Lightness Of Being

    One of the joys of my job is that I get to be around kids every now and again, kids of all ages. I don't have any kids of my own and didn't want any 'cuz I figured the world was doing a good enough job of populatin' and also because I had 'been there, done that' lifetimes ago and this time around I was going to place my focus elsewhere, which I did. 
This has made me ageless in a way (something I wrote about once before) because I don't have a measuring stick like (God forbid!) my son is this old and my two daughters are this old (which I hear adults my age say a lot). I say 'God forbid' in the sense that "God forbid I should have three kids 'cuz I can't imagine it!" because whoa- isn’t raising kids a hellacious, daunting, fearsome, and most times (crazier still) voluntary taking on of work? But you oughta see what I see every day. 
There are plenty of volunteers for raising babies! They populate the airport in much higher concentrations than anywhere else (save schoolyards) so if you have any doubts that the number of people willing to have kids is less, that can be a real eye opener. 
Anyway, since I didn't have kids of my own I haven't really been around them much for decades. But in my present job, there they are- newborns, toddlers, precocious three to five year olds, regular kids from six on up to about twelve, awkward early teens, and then older pre-adult teens with that attitude of disdain that they tend to have. 

Exhausted after a full afternoon of doing absolutely nothing importantBlake Meyer- Unsplash.com

Exhausted after a full afternoon of doing absolutely nothing important

Blake Meyer- Unsplash.com

I see a lot of kids and I see a lot of parents and I can tell what kind of people the parents are by the way their kids act. It's a joy to me to see well-adjusted, happy kids but it hurts some to see kids who are withdrawn and guarded because that tells me that they haven't been treated very well. I do what I can to make those ones' day better but I can't help 'em anymore than that. 
My fav kids are the three-to-five year olds. Lord Jesus they are amazing. Their parents might not always think so, they look kind of tired, bored, and weary sometimes. "Enough with the cuteness already!" the parents are thinking, 'cuz they have to deal with the little darlings when they're not being adorable and are being 'difficult', but damn do those little guys brighten up the mood nearly every time they're around.
For example: If I get a group of just adults together they can vary between being clipped and hardly talkative to each other to positively buzzing (which is rare) but the kind of stuff they talk about is adult stuff because you know they have to represent. 
But get just one of those three-to-five year old angels onboard and little sparkles, I swear, fill the air. They approach whatever they're experiencing with a sense of absolute wonder as if they are experiencing it for the very first time, which they probably are, and all of a sudden the world is a magical place. Many adults have totally forgotten how to see things like that but I never really did so I can relate to kids. We're kin, though we aren't. We're kin in that we share a secret which enables us to laugh and play at the drop of a hat because we know the world really isn’t a serious place. Sure, there are grown up things that have to be done and super important rules about physical safety and survival that have to be followed but a lot of that 'other' grown up stuff is meant to dampen, control, subdue, and condition people. Fortunately with the little ones none of that 'other' stuff has taken yet. They're still free, wild, enthusiastic, trusting, open, and naturally kind, like the adults used to be, until they learned how not to be, or hid those parts of themselves away.
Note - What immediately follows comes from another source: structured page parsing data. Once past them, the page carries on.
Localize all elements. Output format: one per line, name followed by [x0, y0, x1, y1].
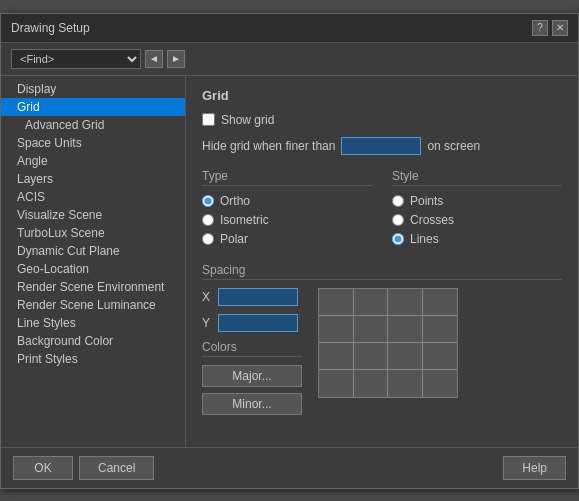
on-screen-label: on screen — [427, 139, 480, 153]
grid-cell — [388, 289, 423, 316]
sidebar-item-display[interactable]: Display — [1, 80, 185, 98]
type-polar-row: Polar — [202, 232, 372, 246]
style-crosses-radio[interactable] — [392, 214, 404, 226]
grid-cell — [388, 370, 423, 397]
style-crosses-label: Crosses — [410, 213, 454, 227]
type-section: Type Ortho Isometric Polar — [202, 169, 372, 251]
type-section-title: Type — [202, 169, 372, 186]
grid-cell — [423, 343, 458, 370]
grid-cell — [388, 343, 423, 370]
spacing-grid-area: X 0.5 in Y 0.5 in Colors Major... — [202, 288, 562, 423]
type-isometric-radio[interactable] — [202, 214, 214, 226]
grid-cell — [319, 343, 354, 370]
grid-cell — [319, 289, 354, 316]
type-polar-radio[interactable] — [202, 233, 214, 245]
main-area: DisplayGridAdvanced GridSpace UnitsAngle… — [1, 76, 578, 447]
grid-cell — [423, 316, 458, 343]
sidebar-item-angle[interactable]: Angle — [1, 152, 185, 170]
hide-grid-row: Hide grid when finer than 0.0625 in on s… — [202, 137, 562, 155]
style-points-row: Points — [392, 194, 562, 208]
right-panel: Grid Show grid Hide grid when finer than… — [186, 76, 578, 447]
color-buttons: Major... Minor... — [202, 365, 302, 415]
show-grid-label: Show grid — [221, 113, 274, 127]
y-input[interactable]: 0.5 in — [218, 314, 298, 332]
grid-cell — [354, 289, 389, 316]
type-isometric-row: Isometric — [202, 213, 372, 227]
sidebar: DisplayGridAdvanced GridSpace UnitsAngle… — [1, 76, 186, 447]
colors-section: Colors Major... Minor... — [202, 340, 302, 415]
style-section: Style Points Crosses Lines — [392, 169, 562, 251]
sidebar-item-render-scene-environment[interactable]: Render Scene Environment — [1, 278, 185, 296]
sidebar-item-grid[interactable]: Grid — [1, 98, 185, 116]
sidebar-item-geo-location[interactable]: Geo-Location — [1, 260, 185, 278]
type-ortho-row: Ortho — [202, 194, 372, 208]
cancel-btn[interactable]: Cancel — [79, 456, 154, 480]
x-label: X — [202, 290, 210, 304]
grid-cell — [354, 343, 389, 370]
sidebar-item-print-styles[interactable]: Print Styles — [1, 350, 185, 368]
style-crosses-row: Crosses — [392, 213, 562, 227]
nav-fwd-btn[interactable]: ► — [167, 50, 185, 68]
help-title-btn[interactable]: ? — [532, 20, 548, 36]
bottom-bar: OK Cancel Help — [1, 447, 578, 488]
style-section-title: Style — [392, 169, 562, 186]
grid-cell — [319, 370, 354, 397]
grid-cell — [423, 289, 458, 316]
style-lines-label: Lines — [410, 232, 439, 246]
title-bar: Drawing Setup ? ✕ — [1, 14, 578, 43]
top-bar: <Find> ◄ ► — [1, 43, 578, 76]
y-label: Y — [202, 316, 210, 330]
show-grid-row: Show grid — [202, 113, 562, 127]
type-ortho-label: Ortho — [220, 194, 250, 208]
sidebar-item-turbolux-scene[interactable]: TurboLux Scene — [1, 224, 185, 242]
type-style-area: Type Ortho Isometric Polar — [202, 169, 562, 251]
spacing-x-row: X 0.5 in — [202, 288, 302, 306]
hide-grid-input[interactable]: 0.0625 in — [341, 137, 421, 155]
find-combo[interactable]: <Find> — [11, 49, 141, 69]
dialog-title: Drawing Setup — [11, 21, 90, 35]
sidebar-item-space-units[interactable]: Space Units — [1, 134, 185, 152]
style-points-radio[interactable] — [392, 195, 404, 207]
sidebar-item-advanced-grid[interactable]: Advanced Grid — [1, 116, 185, 134]
spacing-y-row: Y 0.5 in — [202, 314, 302, 332]
grid-preview — [318, 288, 458, 398]
bottom-left: OK Cancel — [13, 456, 154, 480]
help-btn[interactable]: Help — [503, 456, 566, 480]
style-points-label: Points — [410, 194, 443, 208]
type-polar-label: Polar — [220, 232, 248, 246]
style-lines-row: Lines — [392, 232, 562, 246]
title-controls: ? ✕ — [532, 20, 568, 36]
grid-cell — [354, 370, 389, 397]
sidebar-item-layers[interactable]: Layers — [1, 170, 185, 188]
grid-cell — [319, 316, 354, 343]
content-area: <Find> ◄ ► DisplayGridAdvanced GridSpace… — [1, 43, 578, 447]
sidebar-item-line-styles[interactable]: Line Styles — [1, 314, 185, 332]
close-title-btn[interactable]: ✕ — [552, 20, 568, 36]
sidebar-item-visualize-scene[interactable]: Visualize Scene — [1, 206, 185, 224]
sidebar-item-render-scene-luminance[interactable]: Render Scene Luminance — [1, 296, 185, 314]
hide-grid-label: Hide grid when finer than — [202, 139, 335, 153]
spacing-header: Spacing — [202, 263, 562, 280]
spacing-col: X 0.5 in Y 0.5 in Colors Major... — [202, 288, 302, 423]
grid-cell — [354, 316, 389, 343]
sidebar-item-background-color[interactable]: Background Color — [1, 332, 185, 350]
ok-btn[interactable]: OK — [13, 456, 73, 480]
type-ortho-radio[interactable] — [202, 195, 214, 207]
style-lines-radio[interactable] — [392, 233, 404, 245]
colors-title: Colors — [202, 340, 302, 357]
minor-btn[interactable]: Minor... — [202, 393, 302, 415]
grid-cell — [388, 316, 423, 343]
section-title: Grid — [202, 88, 562, 103]
nav-back-btn[interactable]: ◄ — [145, 50, 163, 68]
major-btn[interactable]: Major... — [202, 365, 302, 387]
grid-cell — [423, 370, 458, 397]
drawing-setup-dialog: Drawing Setup ? ✕ <Find> ◄ ► DisplayGrid… — [0, 13, 579, 489]
x-input[interactable]: 0.5 in — [218, 288, 298, 306]
sidebar-item-dynamic-cut-plane[interactable]: Dynamic Cut Plane — [1, 242, 185, 260]
show-grid-checkbox[interactable] — [202, 113, 215, 126]
type-isometric-label: Isometric — [220, 213, 269, 227]
sidebar-item-acis[interactable]: ACIS — [1, 188, 185, 206]
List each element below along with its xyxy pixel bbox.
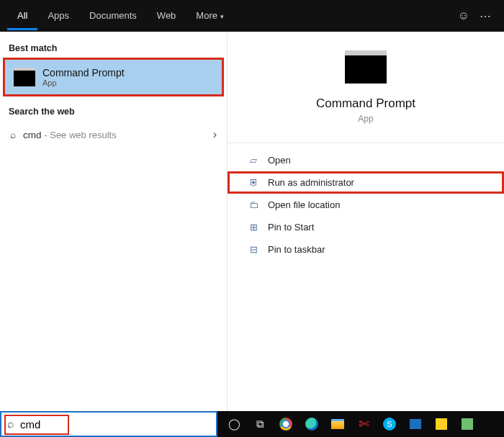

Now understand, I wouldn't want to be around kids all the time. I just like to take 'em in small doses because yeah, I gotta admit it, I'm not really into that much frivolity and silliness. I like being an adult. But if I ever get lost in adulthood, or have become jaded from dealing with dour, businesslike adults at work, kids serve as instant reminders of just how lost I've become.

The best possible antidote for lostness is me doing my job, a three-to-five year old kid, that kid's parents, and a grandparent. Let the young parents take care of business, which they, with firm parental resolve and grim determination, adamantly insist on doing themselves. Mom will muscle with her personal stuff and the multiple bags that Moms always lug around, while Dad tries to figure out where to grab the damn carseat while he’s at the same time struggling with two big, heavy suitcases.

That gives the rest of us a little time to play!